- PROVIDED MATERIAL:
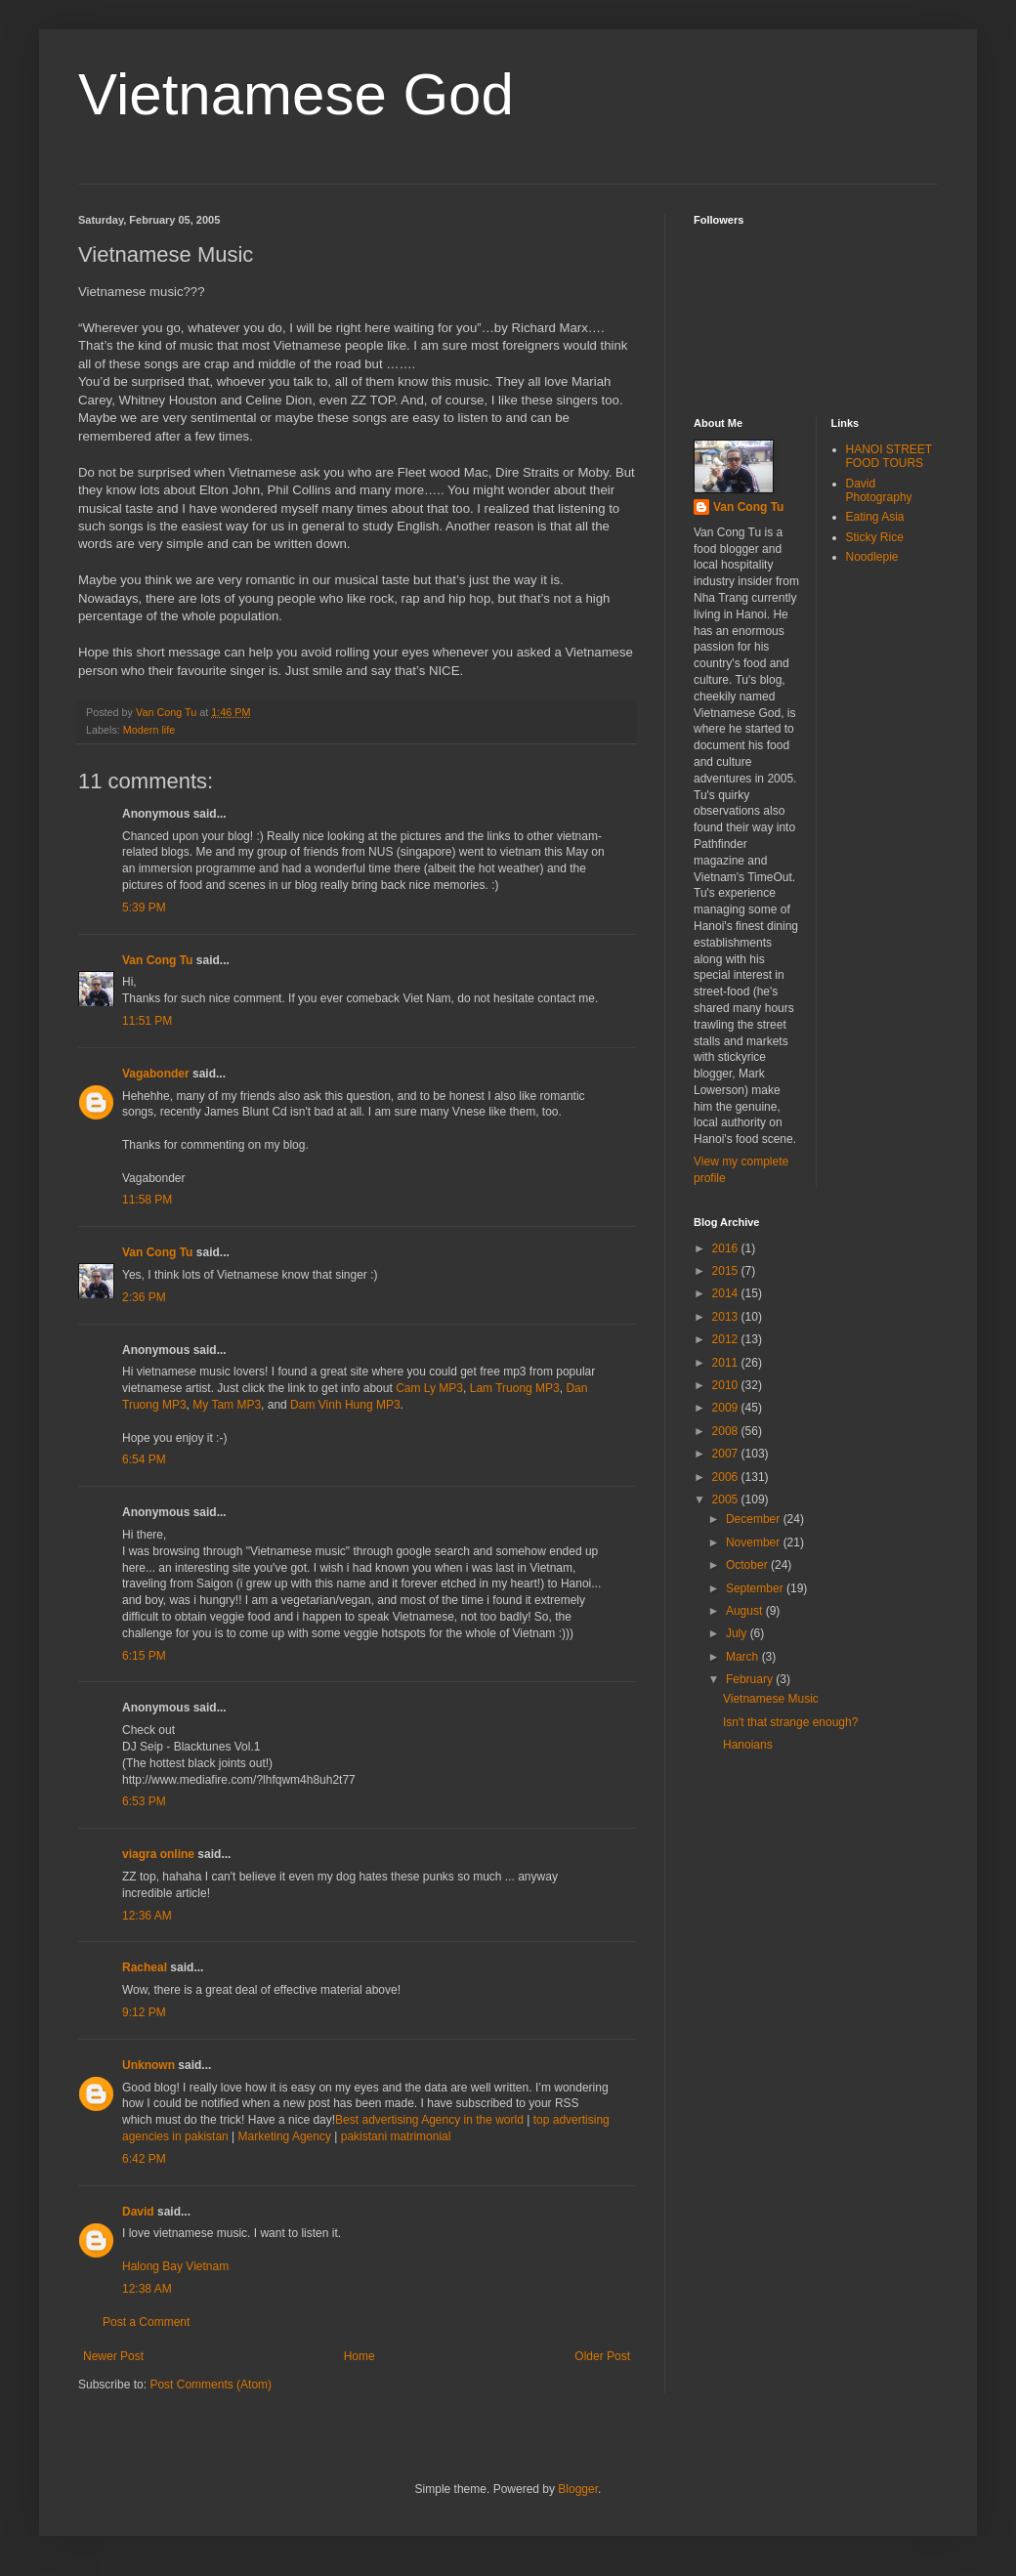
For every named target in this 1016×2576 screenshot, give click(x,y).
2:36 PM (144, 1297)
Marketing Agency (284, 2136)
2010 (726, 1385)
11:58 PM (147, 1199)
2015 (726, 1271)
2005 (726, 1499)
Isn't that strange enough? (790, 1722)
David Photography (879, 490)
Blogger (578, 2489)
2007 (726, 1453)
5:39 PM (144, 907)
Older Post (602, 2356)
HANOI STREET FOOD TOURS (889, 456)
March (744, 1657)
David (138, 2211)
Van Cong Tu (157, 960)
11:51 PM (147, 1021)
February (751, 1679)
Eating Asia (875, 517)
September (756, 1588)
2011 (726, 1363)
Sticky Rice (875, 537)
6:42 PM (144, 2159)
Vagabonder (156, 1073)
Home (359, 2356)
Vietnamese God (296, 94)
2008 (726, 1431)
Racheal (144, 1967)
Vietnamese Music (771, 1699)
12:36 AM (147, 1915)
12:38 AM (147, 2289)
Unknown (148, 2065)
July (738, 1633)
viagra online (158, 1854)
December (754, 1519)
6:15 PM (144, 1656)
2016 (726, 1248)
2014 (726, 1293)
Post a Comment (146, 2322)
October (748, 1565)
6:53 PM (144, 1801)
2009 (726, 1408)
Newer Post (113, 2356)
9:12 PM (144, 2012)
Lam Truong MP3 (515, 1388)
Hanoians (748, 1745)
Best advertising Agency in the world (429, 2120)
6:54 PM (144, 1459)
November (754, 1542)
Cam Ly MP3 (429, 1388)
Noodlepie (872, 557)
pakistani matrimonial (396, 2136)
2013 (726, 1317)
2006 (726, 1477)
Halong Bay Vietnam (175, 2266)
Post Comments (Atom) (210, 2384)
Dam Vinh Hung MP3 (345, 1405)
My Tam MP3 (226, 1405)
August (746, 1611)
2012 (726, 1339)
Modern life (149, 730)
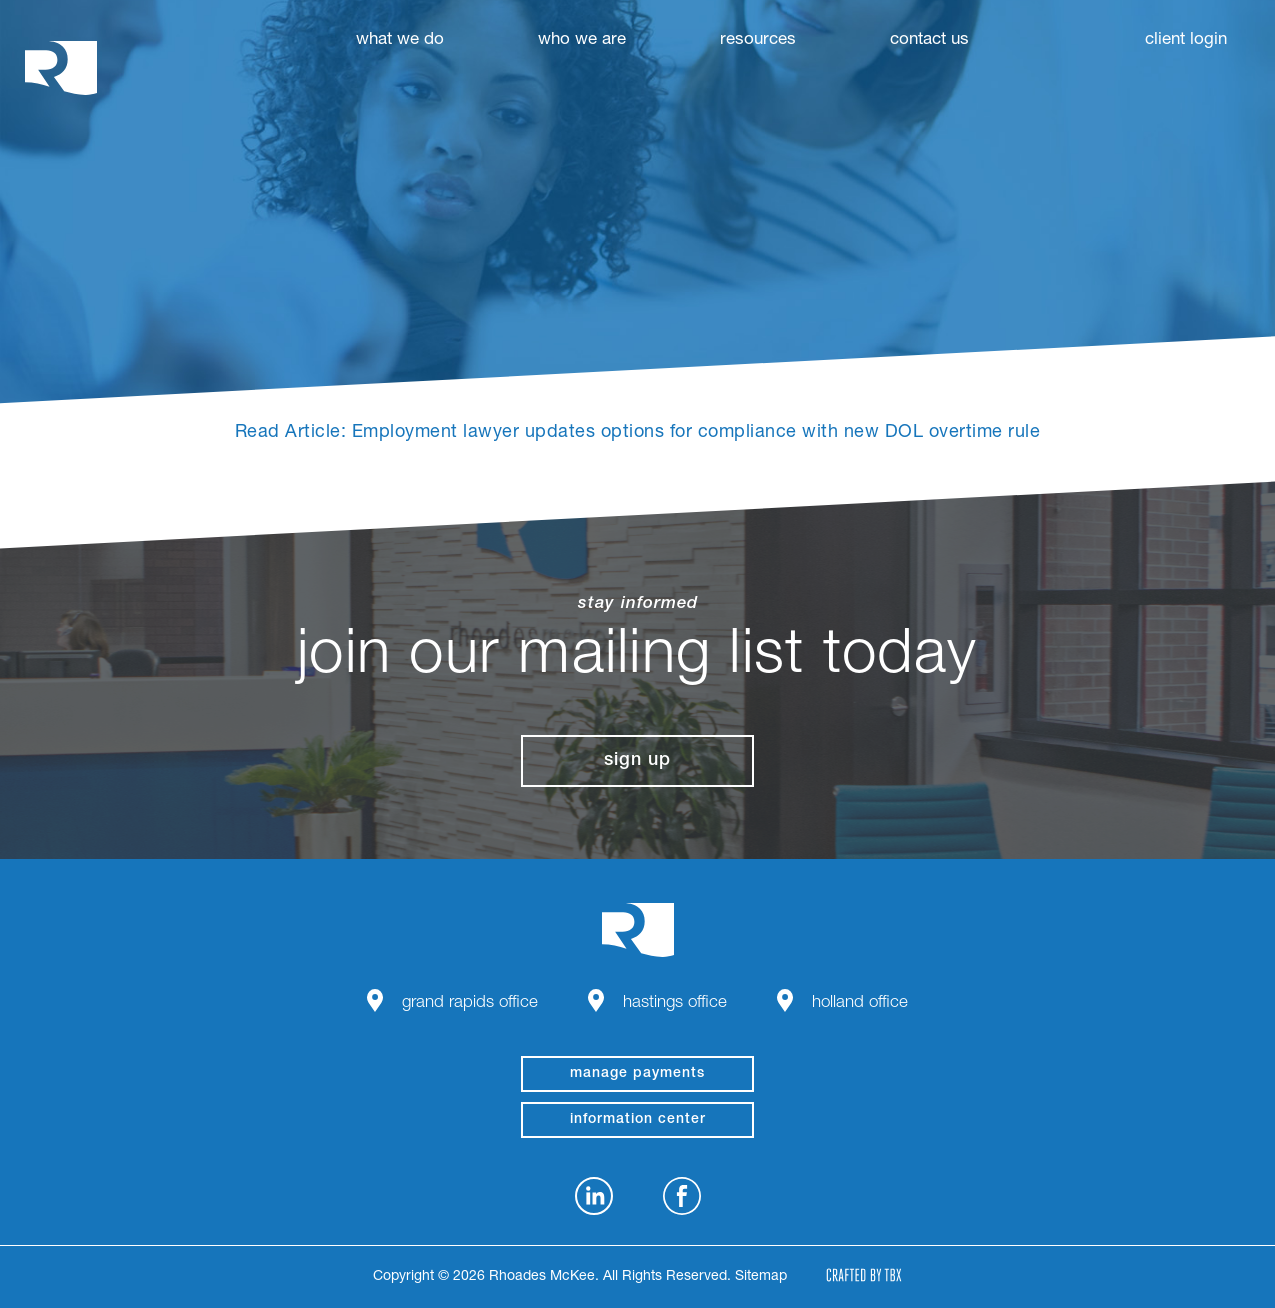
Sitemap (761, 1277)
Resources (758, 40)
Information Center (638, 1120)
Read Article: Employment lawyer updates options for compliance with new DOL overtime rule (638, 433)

- WORK INSTRUCTION:
The entries above must be restated exactly in the answer, and the pictures left out.

- WORKED SOLUTION:
For every named target in this 1016×2576 screenshot, give click(x,y).
2:36 PM (144, 1297)
Marketing Agency (284, 2136)
2010 (726, 1385)
11:58 PM (147, 1199)
2015 (726, 1271)
2005 (726, 1499)
Isn't that strange enough? (790, 1722)
David Photography (879, 490)
Blogger (578, 2489)
2007 (726, 1453)
5:39 PM (144, 907)
Older Post (602, 2356)
HANOI STREET FOOD TOURS (889, 456)
March (744, 1657)
David (138, 2211)
Van Cong Tu (157, 960)
11:51 PM (147, 1021)
February (751, 1679)
Eating Asia (875, 517)
September (756, 1588)
2011 (726, 1363)
Sticky Rice (875, 537)
6:42 PM (144, 2159)
Vagabonder (156, 1073)
Home (359, 2356)
Vietnamese God (296, 94)
2008 (726, 1431)
Racheal (144, 1967)
Vietnamese Music (771, 1699)
12:36 AM (147, 1915)
12:38 AM (147, 2289)
Unknown (148, 2065)
July (738, 1633)
viagra online (158, 1854)
December (754, 1519)
6:15 PM (144, 1656)
2016 (726, 1248)
2014 (726, 1293)
Post a Comment (146, 2322)
October (748, 1565)
6:53 PM (144, 1801)
2009 (726, 1408)
Newer Post (113, 2356)
9:12 PM (144, 2012)
Lam Truong MP3 (515, 1388)
Hanoians (748, 1745)
Best advertising Agency in the world (429, 2120)
6:54 PM (144, 1459)
November (754, 1542)
Cam Ly MP3 (429, 1388)
Noodlepie (872, 557)
pakistani matrimonial (396, 2136)
2013 (726, 1317)
2006 (726, 1477)
Halong Bay Vietnam (175, 2266)
Post Comments (Atom) (210, 2384)
Dam Vinh Hung MP3 (345, 1405)
My Tam MP3 (226, 1405)
August (746, 1611)
2012 (726, 1339)
Modern life (149, 730)
Sitemap (761, 1277)
Resources (758, 40)
Information Center (638, 1120)
Read Article: Employment lawyer updates options for compliance with new DOL overtime rule (638, 433)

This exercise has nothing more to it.